Many of us blame ourselves for the addict’s behavior: We tell ourselves, “If only I were more attractive, thinner, taller, shorter, etc.—if only I were more sexual.”
We give in to others’ behaviors, only to lose ourselves in the process. Sometimes, we have even participated in their sexual fantasies, or joined in by buying pornography or renting videos, leaving us feeling used and abused. Some of us ignored or did not recognize the signs that the addict was living a secret life.
Many of us blame the addict and their behavior for every problem in our relationship. We believe that if they would only change then everything would be fine. In essence, co-dependents are addicted to their spouse’s behaviors.

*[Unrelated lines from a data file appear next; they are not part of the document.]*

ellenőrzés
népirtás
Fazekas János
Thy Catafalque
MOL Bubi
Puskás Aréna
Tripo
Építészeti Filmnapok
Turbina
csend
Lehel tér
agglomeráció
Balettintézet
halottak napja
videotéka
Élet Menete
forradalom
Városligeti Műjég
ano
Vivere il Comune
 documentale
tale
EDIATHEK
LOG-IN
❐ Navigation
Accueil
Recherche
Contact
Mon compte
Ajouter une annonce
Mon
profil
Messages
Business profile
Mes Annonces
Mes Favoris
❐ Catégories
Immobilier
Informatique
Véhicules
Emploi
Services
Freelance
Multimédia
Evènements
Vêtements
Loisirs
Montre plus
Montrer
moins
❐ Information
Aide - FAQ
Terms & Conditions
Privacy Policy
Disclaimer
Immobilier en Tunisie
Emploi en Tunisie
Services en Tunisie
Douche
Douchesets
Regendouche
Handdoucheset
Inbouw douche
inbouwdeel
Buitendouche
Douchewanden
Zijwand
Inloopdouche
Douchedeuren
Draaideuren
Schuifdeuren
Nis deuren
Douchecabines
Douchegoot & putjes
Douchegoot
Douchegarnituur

They either give in to the addict, try to control them or make them stop.
We have sometimes pretended to family, friends, and co-workers that everything is “wonderful.” We have been unforgiving and sometimes punishing toward the addict.

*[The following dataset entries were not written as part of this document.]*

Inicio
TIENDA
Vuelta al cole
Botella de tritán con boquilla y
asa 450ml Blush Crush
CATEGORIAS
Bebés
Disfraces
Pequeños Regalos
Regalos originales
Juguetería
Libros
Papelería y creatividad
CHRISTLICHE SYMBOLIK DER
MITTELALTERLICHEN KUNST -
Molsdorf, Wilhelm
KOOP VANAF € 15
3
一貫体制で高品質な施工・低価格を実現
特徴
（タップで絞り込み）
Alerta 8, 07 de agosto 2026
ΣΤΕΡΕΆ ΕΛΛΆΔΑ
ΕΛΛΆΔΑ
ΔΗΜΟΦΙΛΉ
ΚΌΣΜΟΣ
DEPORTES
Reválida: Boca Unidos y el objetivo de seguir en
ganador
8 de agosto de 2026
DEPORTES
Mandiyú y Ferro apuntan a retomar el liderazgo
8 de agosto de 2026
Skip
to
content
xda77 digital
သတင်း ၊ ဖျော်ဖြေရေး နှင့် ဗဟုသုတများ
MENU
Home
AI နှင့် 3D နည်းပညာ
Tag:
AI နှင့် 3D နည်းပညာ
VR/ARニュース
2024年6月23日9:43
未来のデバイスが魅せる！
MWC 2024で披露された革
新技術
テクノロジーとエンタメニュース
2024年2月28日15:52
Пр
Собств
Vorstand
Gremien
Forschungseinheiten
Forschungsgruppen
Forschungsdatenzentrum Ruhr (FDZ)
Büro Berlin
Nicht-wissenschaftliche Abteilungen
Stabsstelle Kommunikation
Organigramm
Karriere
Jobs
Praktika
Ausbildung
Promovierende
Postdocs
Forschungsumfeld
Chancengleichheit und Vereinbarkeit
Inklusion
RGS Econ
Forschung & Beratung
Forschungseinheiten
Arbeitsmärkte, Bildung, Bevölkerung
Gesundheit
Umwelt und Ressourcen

Co-dependent people in a relationship with a sexually addicted spouse may share the following experiences:
- Having a spouse who has continually called “900” sex numbers.
- Having a spouse who is currently having or has had an affair.
- You, yourself, are having an affair.
- Issues dealing with molestation and abuse from spouse.
- Their spouse is having homosexual affairs.
- Their spouse is watching adult sex videos and buying pornography (magazines).
- Their spouse is having sex with prostitutes.
The co-dependent person can achieve the following:
- Hear the struggles of other co-dependents.
- Learn healthy, Christian values for family roles and rules.
- Gain information about healthy sexuality and relationships.
- Break through denial and other unhealthy family patterns.
- Encouragement from the group to find peace, strength, and grace through a personal relationship with Jesus Christ.
- Build healthy relationships by finding love and acceptance in a “safe” place to share.
- Realize that we could not control the addict or their behavior.
- Understand that our problems are emotional and spiritual.
- Face our denial and accept the truth about our lives, and our past issues.
- Realize that blaming ourselves, trying to control the addict and/or ignoring their behavior, refusing to set and uphold our own personal boundaries, are all signs of co-addiction.
- Accept responsibility for our own actions and make Jesus the Lord of our lives.
- Become dedicated to learning about sexual addiction and co-addiction and becoming partners with our spouse in recovery.
- Realize we are not responsible for their addiction or recovery. It is not our job to “cure” them.
- Find healthy ways to release our fears and anger and refuse to use anger inappropriately toward the addict.
- Have a safe place to share fears, hurt, or anger and also to rejoice in victories.
- Face our own defects and work through these feelings.
Take the focus off of the addict and focus on God and our own thoughts and feelings.